Keywords: aggression, discovery of food, consumption, social foraging, game theory.
Resumen: El objetivo de este experimento fue describir la relación entre la emisión y recepción de respuestas agresivas y la ocurrencia de respuestas de descubrimiento y consumo de alimento en una situación de foraging social en la que se varió la distribución espacial del alimento. Grupos de palomas (n=5) fueron expuestos durante cinco sesiones a una tarima con 12 depósitos sellados, de los cuales 4 contuvieron alimento (útiles). Para el Grupo Proximal los depósitos útiles estuvieron espacialmente contiguos y para Grupo Distal estuvieron alejados. Los datos muestran que en cada grupo sólo un sujeto descubrió alimento consistentemente; que todos los integrantes consumieron alimento; que la emisión de respuestas agresivas fue superior en aquellos sujetos que tuvieron un menor consumo de alimento y que la recepción de respuestas agresivas fue mayor para sujetos que tuvieron un alto consumo de alimento. Los datos se analizaron a la luz de la propuesta del juego Halcón-Paloma descrito por Sirot (2000).

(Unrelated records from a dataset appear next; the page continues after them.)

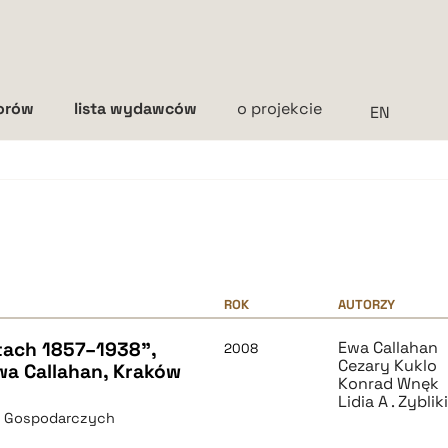
torów
lista wydawców
o projekcie
Interlinia
mała
średnia
duża
ROK
AUTORZY
ach 1857–1938",
Ewa Callahan
2008
Cezary Kuklo
Ewa Callahan, Kraków
Konrad Wnęk
Lidia A . Zybli
i Gospodarczych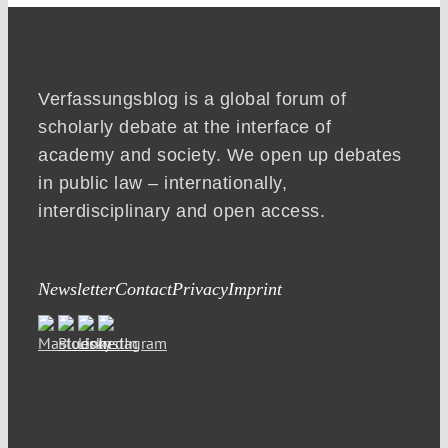
Verfassungsblog is a global forum of
scholarly debate at the interface of
academy and society. We open up debates
in public law – internationally,
interdisciplinary and open access.
Newsletter
Contact
Privacy
Imprint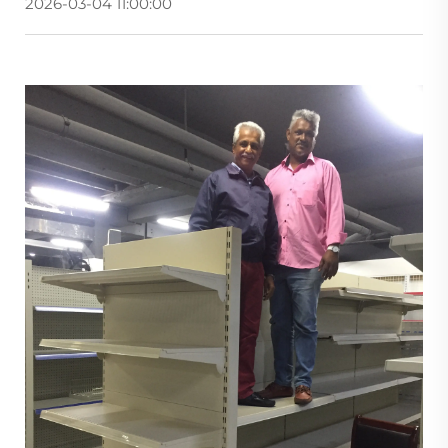
2026-03-04 11:00:00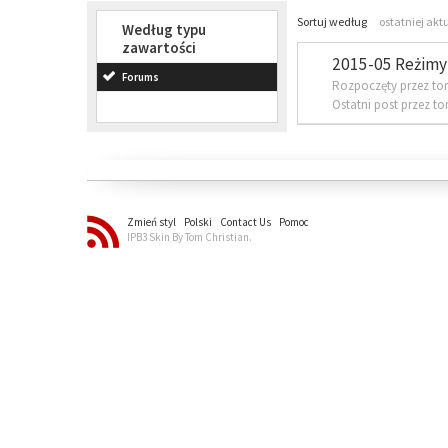
Sortuj według
ostatniej akt
Według typu
zawartości
2015-05 Reżimy 
Forums
Rozpoczęty przez to
Ostatni post przez t
Zmień styl
Polski
Contact Us
Pomoc
IPB3 Skin By Tom Christian.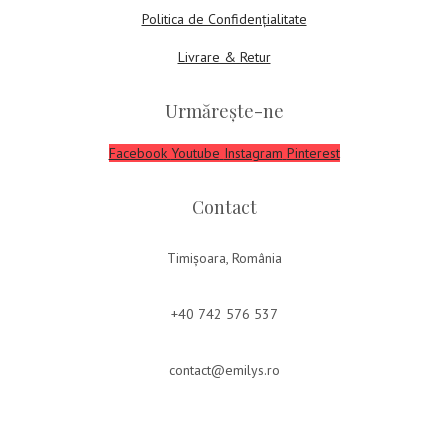
Politica de Confidențialitate
Livrare & Retur
Urmărește-ne
Facebook
Youtube
Instagram
Pinterest
Contact
Timișoara, România
+40 742 576 537
contact@emilys.ro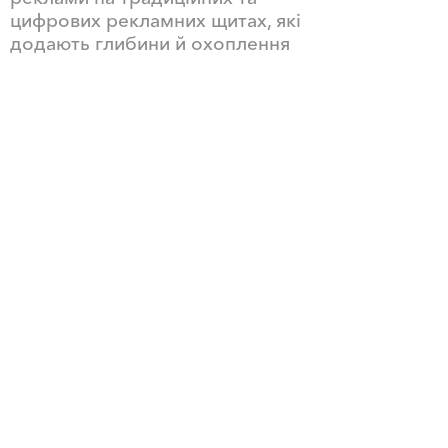
цифрових рекламних щитах, які
додають глибини й охоплення
дизайн та виробництво
управління збутом
17-21 Загорівська
Київ, 04107, Україна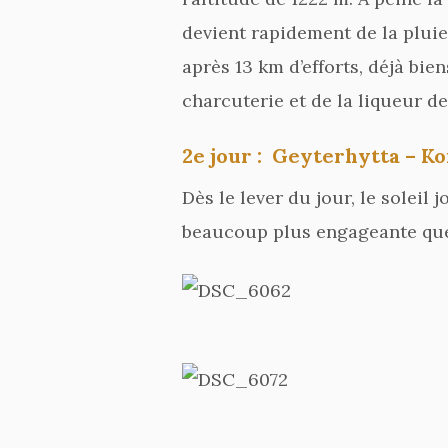
devient rapidement de la pluie
après 13 km d’efforts, déjà bi
charcuterie et de la liqueur de
2e jour : Geyterhytta – K
Dès le lever du jour, le soleil
beaucoup plus engageante que la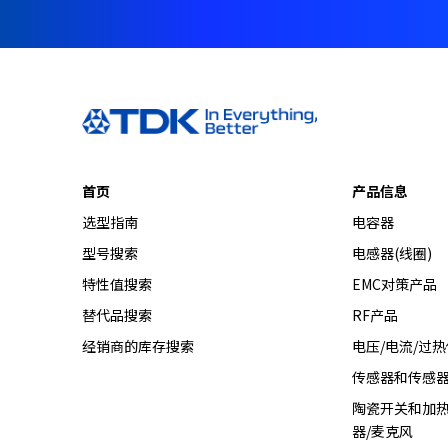
首页
产品信息
选型指南
电容器
型号搜索
电感器(线圈)
特性值搜索
EMC对策产品
替代品搜索
RF产品
经销商的库存搜索
电压/电流/过
传感器和传感
陶瓷开关和加热
器/麦克风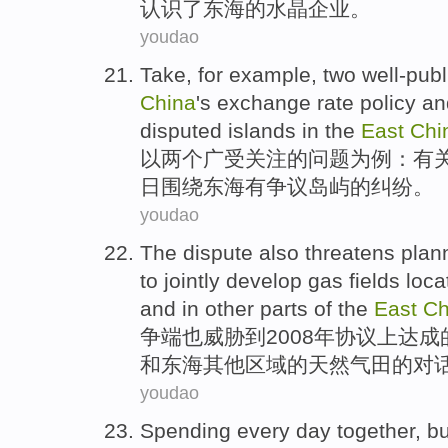
认识
了东海的水晶
企业
。
youdao
Take
,
for
example
,
two
well-publ
China
's
exchange rate
policy
an
disputed
islands
in the
East
Chi
以
两个
广受关注
的
问题
为
例
：有
日
围绕
东海
有
争议
岛屿
的纠纷。
youdao
The dispute
also
threatens
plan
to
jointly
develop
gas
fields loc
and
in
other
parts
of
the
East
Ch
争端
也
威胁到
2008年
协议
上
达成
和
东海
其他
区域
的天然
气田
的
对
youdao
Spending every day
together
,
bu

Palabras clave: agresión, descubrimiento de alimento, consumo, foraging social, teoría de juegos.
Introduction
The term foraging refers to the response pattern (search, encounter, choice, manipulation and consumption) that organisms display to gain access to sources of food. In a foraging episode, organisms choose: a) when to start their search or pursuit for food; b) the sites where to look for food; c) which food to eat and which to avoid; d) which motor pattern to employ to have access to food and e) when to abandon a food site (Galef & Giraldeau, 2001). This foraging pattern can be performed by either a single organism or it can be developed jointly by a group of organisms. The latter is called social foraging.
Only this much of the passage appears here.